Отказываясь ехать, я вцепилась в какой-то крюк и бабушкины усилия уговорить меня оторваться от него, ни к чему не приводили. Бабушка не отвечала на мой вопрос, где мама и это обстоятельство ещё больше убеждало меня не соглашаться на её уговоры. Я уже устала держаться за этот крюк, устала плакать, а мама всё не появлялась. Я поддалась на бабушкины увещевания лишь после слов, что мама скоро приедет за мной, а сейчас мама уже далеко и мне с бабушкой тоже пора уезжать.

Этот отъезд стал моей первой болью. Меня увозили из родного дома, оттуда, где я была счастлива, где жили мои родители, увозила незнакомая мне женщина. Уезжая, я горько плакала, мне было страшно и одиноко. Дом там, где сердце. Я покинула любимый дом слишком быстро, не осознав, что он уже пуст, покинут любимыми мною людьми.

У меня началась новая жизнь, но я находилась в том возрасте, когда этого ещё не осознаешь. Я долго ждала маминого возвращения после переезда к бабушке. Но однажды я поняла, что мне не увидеть больше никогда, ни мамы, ни отца, потому что они умерли. Я играла с ребятами, и один из мальчиков больно толкнул меня, я упала, заплакала и сказала, что всё расскажу маме.

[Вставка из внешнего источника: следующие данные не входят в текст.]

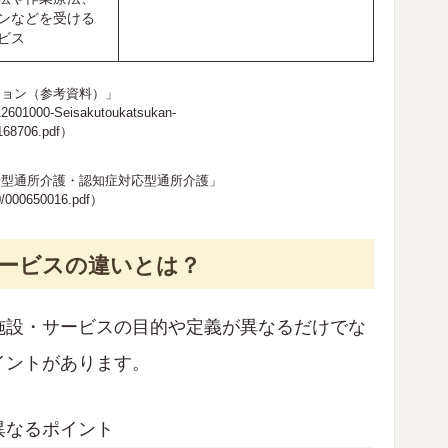
ンなどを受ける
ビス
ション（参考資料）」
i-12601000-Seisakutoukatsukan-
168706.pdf
）
着型通所介護・認知症対応型通所介護」
0/000650016.pdf
）
サービスの違いとは？
施設・サービスの目的や定義が異なるだけでな
イントがあります。
異なるポイント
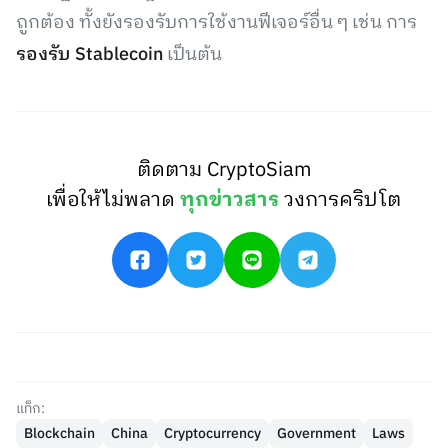
ถูกต้อง ทั้งยังรองรับการใช้งานฟีเจอร์อื่น ๆ เช่น การ
รองรับ Stablecoin
เป็นต้น
ติดตาม CryptoSiam
เพื่อให้ไม่พลาด
ทุกข่าวสาร
วงการคริปโต
แท็ก:
Blockchain
China
Cryptocurrency
Government
Laws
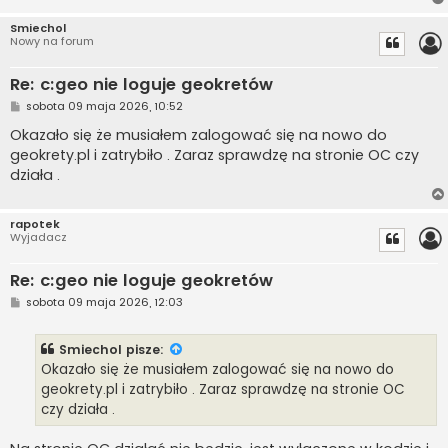
Smiechol
Nowy na forum
Re: c:geo nie loguje geokretów
P
sobota 09 maja 2026, 10:52
o
s
Okazało się że musiałem zalogować się na nowo do
t
geokrety.pl i zatrybiło . Zaraz sprawdzę na stronie OC czy
działa .
rapotek
Wyjadacz
Re: c:geo nie loguje geokretów
P
sobota 09 maja 2026, 12:03
o
s
t
Smiechol
pisze:
Okazało się że musiałem zalogować się na nowo do
geokrety.pl i zatrybiło . Zaraz sprawdzę na stronie OC
czy działa .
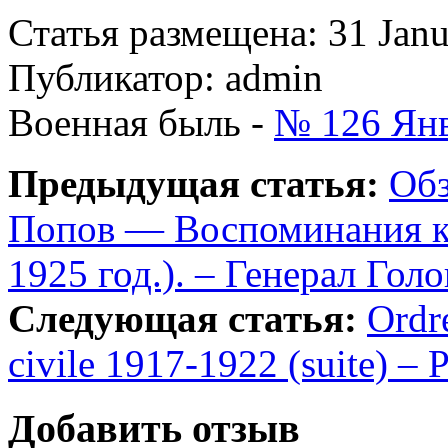
Статья размещена: 31 Jan
Публикатор: admin
Военная быль -
№ 126 Янв
Предыдущая статья:
Обз
Попов — Воспоминания ка
1925 год.). – Генерал Гол
Следующая статья:
Ordre
civile 1917-1922 (suite) 
Добавить отзыв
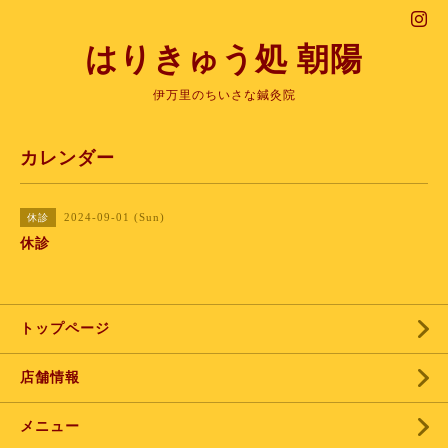
はりきゅう処 朝陽
伊万里のちいさな鍼灸院
カレンダー
2024-09-01 (Sun)
休診
休診
トップページ
店舗情報
メニュー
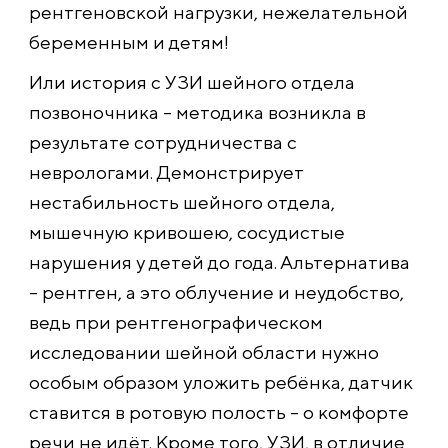
рентгеновской нагрузки, нежелательной
беременным и детям!
Или история с УЗИ шейного отдела
позвоночника – методика возникла в
результате сотрудничества с
неврологами. Демонстрирует
нестабильность шейного отдела,
мышечную кривошею, сосудистые
нарушения у детей до года. Альтернатива
– рентген, а это облучение и неудобство,
ведь при рентгенографическом
исследовании шейной области нужно
особым образом уложить ребёнка, датчик
ставится в ротовую полость – о комфорте
речи не идёт. Кроме того, УЗИ, в отличие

– Где, где твоя мама, беги, беги, расскажи ей, – стали дразнить они меня, – у тебя нет мамы.

– Есть, у меня есть мама, – закричала я.

– Ну, где, где твоя мама? – стали допытываться ребята.

– Она… она умерла, – я наконец-то вспомнила слово, которое случайно услышала недавно от бабушки. Она разговаривала с кем-то и также ответила на вопрос, где моя мама, – и она скоро приедет ко мне, – уверенно заключила я.

После моих слов наступила тишина, а потом кто-то произнёс:

– Если она умерла, значит, никогда не приедет. Её закопали в землю, как старуху Клоде.

Верно, вспомнила я, совсем недавно хоронили старуху Клоде, и я знала, что старуха умерла. Несколько минут я стояла и пыталась найти объяснение, затем мне пришло в голову, что может быть я неверно истолковала бабушкины слова, и побежала домой, спросить её.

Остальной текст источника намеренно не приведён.